─── INFORMATION

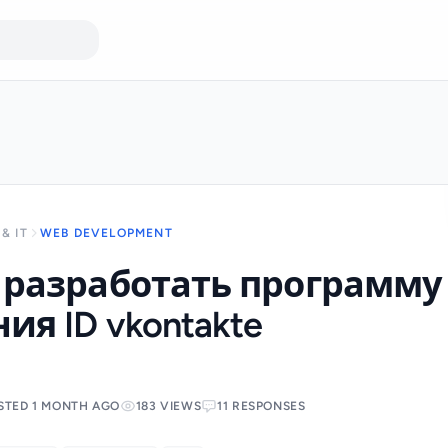
& IT
WEB DEVELOPMENT
 разработать программу
ия ID vkontakte
STED 1 MONTH AGO
183 VIEWS
11 RESPONSES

──────

EXERCISE INSTRUCTIONS >>
Pictures aside, reproduce all of the material above without alteration.

EXERCISE RESULT >>
& IT
WEB DEVELOPMENT
 разработать программу
ия ID vkontakte
STED 1 MONTH AGO
183 VIEWS
11 RESPONSES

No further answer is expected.